そのことを想像してアルヴィスは眉を寄せた。
「いえ、あのそうではなくて……その、申し訳ありません。お忙しいことはわかっていたのですが、アルヴィス様にお渡ししたいものがありまして」
「……え」
エリナは恐る恐るといった風に、カバンから取り出す。そして、取り出した包みを両手で差し出してきた。エリナの両手よりも少し大きなそれは長い棒だ。
この場は回廊なので、アルヴィスはひとまずエリナを私室へと連れていった。誰かに見られて困るわけではないが、話をするのなら部屋の方がいい。
そうして私室に戻ってきたアルヴィスは、ティレアらにお茶の用意を頼むと、エリナと向かい合ってソファに座った。エリナへ話の続きを促せば、エリナは包みを目の前のテーブルへと置く。
「アルヴィス様、お話しされていたでしょう? 行きたい、と」
「……確かに、案内出来たらとは言ったが」
パーティーの前に話をした時、そんなことを話した記憶はある。行きたいとまでは言わなかったが。

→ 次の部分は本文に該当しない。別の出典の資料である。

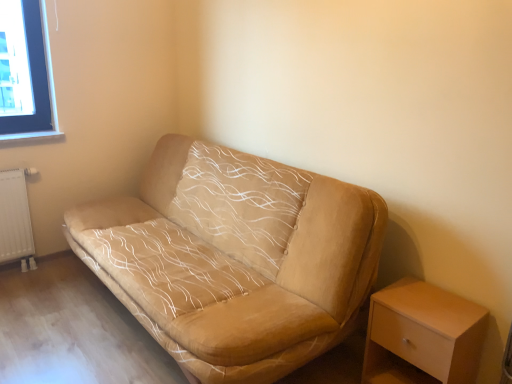 In order to face white textured radiator at lower left, should I rotate leftwards or rightwards?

「私も一緒に楽しみたかったですが、無理なのは理解していました。ですから、せめて何かお祭りの記念になるようなものをと思ったのです」
「記念?」
「はい」
差し出されたものは、アルヴィスへのお土産ということだろう。エリナの手より、包みを受け取る。長い棒のようなものの包みを開ければ、そこにあったのは黒いインクペンだった。更にペンには何かが彫られている。
「これは……今日の日付、か?」
「友人の知り合いのお店なのですが、建国祭の期間中のサービスということで刻印を彫ってもらえるんです」
通常は特別料を支払って行うサービスだが、今日だけは特別だったらしい。刻印を彫るなど、簡単に出来ることではない。その友人の知り合いだという職人は、余程の技量を持っているのだろう。

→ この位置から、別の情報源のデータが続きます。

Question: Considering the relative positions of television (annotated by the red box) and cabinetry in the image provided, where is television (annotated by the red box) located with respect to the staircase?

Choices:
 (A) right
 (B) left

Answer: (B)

何よりも、エリナの心が嬉しいと思う。だからこそ、アルヴィスは胸が痛かった。一度でも、ここまで己を想ってくれているエリナの手を離そうと考えていたことを。
「……すまない、エリナ」
「アルヴィス様?」
「嬉しいよ。ありがとう。大事に使わせてもらう」
「はいっ」
微笑んでくれるエリナに、アルヴィスも笑みを返した。
少し焦らずに投稿していきたいと思います。どうか、見守って下さると嬉しいです。